Son las 2 de la mañana y me encuentro escribiendo un breve diario de mi vida, de estas vivencias tan efímeras e intensas que, una persona como yo, con esta patología, es capaz de experimentar. He llegado tan lejos… y quizás el final de mi vida esté tan cerca… Me encuentro nerviosa, ansiosa, con temor, y a la vez, tan viva, con ganas de realizar tantas cosas después de la intervención… pues me considero joven, aunque ya esté en la segunda etapa de mi vida. Con estos 52 años, siento que no he vivido. Atrás quedan tantas cosas, que ahora se desvelan de forma rápida. Algunas dolorosas, pero la mayoría espectaculares, un éxtasis secuencial de buenos momentos. Y quiero vivir, sí, y seguir diciendo al mundo que estoy aquí, que pese a las muchas recomendaciones, soy uno de esos casos en los que la estadística se equivoca. He podido llegar hasta aquí. ¡Quiero vivir; lo deseo tanto!

Por dónde empezar… soy hija única y mis padres no han hecho otra cosa más que cuidarme y sobreprotegerme. Desde que me diagnosticaron esta enfermedad, he estado toda mi vida entrando y saliendo del hospital. Desde mi tierra, un pueblecito de Lugo, en Galicia, me he desplazado hasta Madrid para que me valorasen unos especialistas, en el Hospital Ramón y Cajal. A la tierna edad de cinco años, ya me realizaron mi primera intervención. Dijeron que tengo un ventrículo único y una alteración en las arterias principales. Me realizaron una intervención llamada Fontán. Yo de todo esto ni me acuerdo. Lo que sí pasa por mi mente una y otra vez son escenas de mi infancia, como un cometa a mi alrededor. Yo no era como los otros niños. No podía. Me llamaban la niña azul, por esa coloración en mis uñas y labios.

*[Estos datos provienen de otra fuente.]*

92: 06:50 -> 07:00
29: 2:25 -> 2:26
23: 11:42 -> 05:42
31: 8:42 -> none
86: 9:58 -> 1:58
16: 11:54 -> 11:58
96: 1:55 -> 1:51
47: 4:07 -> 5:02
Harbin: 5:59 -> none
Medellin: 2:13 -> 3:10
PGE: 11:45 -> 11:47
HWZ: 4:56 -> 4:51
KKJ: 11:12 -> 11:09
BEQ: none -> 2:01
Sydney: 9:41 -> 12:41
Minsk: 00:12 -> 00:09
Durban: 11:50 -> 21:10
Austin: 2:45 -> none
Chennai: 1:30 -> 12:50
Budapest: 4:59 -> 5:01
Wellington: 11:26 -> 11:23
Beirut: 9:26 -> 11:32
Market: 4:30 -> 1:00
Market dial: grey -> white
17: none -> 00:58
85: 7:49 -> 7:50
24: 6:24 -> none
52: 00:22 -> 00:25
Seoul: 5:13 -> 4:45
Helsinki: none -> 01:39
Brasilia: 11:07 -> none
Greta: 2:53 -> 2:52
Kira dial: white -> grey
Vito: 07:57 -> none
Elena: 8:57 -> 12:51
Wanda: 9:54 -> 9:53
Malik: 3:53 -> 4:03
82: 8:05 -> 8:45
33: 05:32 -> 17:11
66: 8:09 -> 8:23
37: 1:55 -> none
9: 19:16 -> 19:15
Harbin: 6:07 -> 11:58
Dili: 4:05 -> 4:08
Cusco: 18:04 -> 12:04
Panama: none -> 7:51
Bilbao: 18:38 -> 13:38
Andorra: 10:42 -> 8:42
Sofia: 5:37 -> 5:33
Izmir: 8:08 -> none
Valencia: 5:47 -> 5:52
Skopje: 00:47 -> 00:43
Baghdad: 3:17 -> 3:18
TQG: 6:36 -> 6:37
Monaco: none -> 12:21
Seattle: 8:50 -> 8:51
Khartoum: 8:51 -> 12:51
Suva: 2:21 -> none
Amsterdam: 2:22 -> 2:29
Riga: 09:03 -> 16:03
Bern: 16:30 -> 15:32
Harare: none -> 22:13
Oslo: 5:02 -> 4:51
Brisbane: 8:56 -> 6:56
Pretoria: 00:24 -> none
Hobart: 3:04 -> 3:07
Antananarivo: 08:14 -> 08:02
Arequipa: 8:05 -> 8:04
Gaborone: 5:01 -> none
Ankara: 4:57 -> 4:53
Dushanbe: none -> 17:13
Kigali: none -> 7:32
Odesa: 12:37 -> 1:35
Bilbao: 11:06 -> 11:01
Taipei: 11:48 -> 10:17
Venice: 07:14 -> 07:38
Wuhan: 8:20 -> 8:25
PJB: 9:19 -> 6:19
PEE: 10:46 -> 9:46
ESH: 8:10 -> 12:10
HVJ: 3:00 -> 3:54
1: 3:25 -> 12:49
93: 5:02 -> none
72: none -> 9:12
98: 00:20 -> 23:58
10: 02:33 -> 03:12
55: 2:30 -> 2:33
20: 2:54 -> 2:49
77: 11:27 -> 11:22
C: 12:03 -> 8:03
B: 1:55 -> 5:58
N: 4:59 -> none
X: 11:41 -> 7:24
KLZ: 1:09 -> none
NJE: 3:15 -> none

Mientras todos jugaban en el patio o estaban en gimnasia, yo me quedaba esperando en una sala, pues me encontraba agotada, asfixiada, y muy cansada. En ocasiones me tenía que colocar en cuclillas para poder respirar.

Era la “bruxa” de la clase. Qué dureza recordar tales imágenes. Quería ser como ellos, una niña normal, pero no podía. Sólo podía estudiar, mientras la enfermedad me lo permitía y no tuviera que ingresar en el hospital para una revisión. Aunque tuve amigas, que ésas sí me querían, pues me cogían de la mano mientras me encontraba tan aturdida y asfixiada y llamaban a la profesora para que avisara a una ambulancia, y a mis padres. Qué cara de preocupación me ponían. Pero bien o mal fui creciendo y llegué a la universidad. ¡Quién lo diría!, la jovencita pelirroja y de pelo rizado, la niña azul, en la universidad. Estudié Derecho y conseguí finalizar mi carrera, con las dificultades consiguientes a mi enfermedad. Allí los compañeros me miraban de otra manera. Para disimular esta llamada cianosis central, me pintaba los labios y uñas de oscuro. Allí conocí a varios chicos, que al conocer ésta mi enfermedad, se fueron distanciando de mí. ¿El amor es tan ciego como dice el refrán? Porque yo no lo he tenido. ¿Desde cuándo al amor hay que ponerle límites? Yo soy una persona autónoma, cabal, honesta y trabajadora, y no sé qué mal debí cometer para que la vida me castigue así.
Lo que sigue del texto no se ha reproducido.